WORK TO COMPLETE: Repeat the entire listing exactly as written.

(DATA EXTRACT Opens)

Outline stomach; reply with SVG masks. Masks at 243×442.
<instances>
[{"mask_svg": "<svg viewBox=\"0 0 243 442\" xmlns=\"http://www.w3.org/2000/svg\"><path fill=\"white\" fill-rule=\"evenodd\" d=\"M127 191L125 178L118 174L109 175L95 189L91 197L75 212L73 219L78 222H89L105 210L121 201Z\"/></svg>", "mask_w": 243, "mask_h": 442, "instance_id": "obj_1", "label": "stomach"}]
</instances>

(DATA EXTRACT Closes)

TASK SOLUTION:
Outline stomach; reply with SVG masks. Masks at 243×442.
<instances>
[{"mask_svg": "<svg viewBox=\"0 0 243 442\" xmlns=\"http://www.w3.org/2000/svg\"><path fill=\"white\" fill-rule=\"evenodd\" d=\"M127 191L125 178L118 174L109 175L95 189L91 197L75 212L73 219L78 222H89L105 210L121 201Z\"/></svg>", "mask_w": 243, "mask_h": 442, "instance_id": "obj_1", "label": "stomach"}]
</instances>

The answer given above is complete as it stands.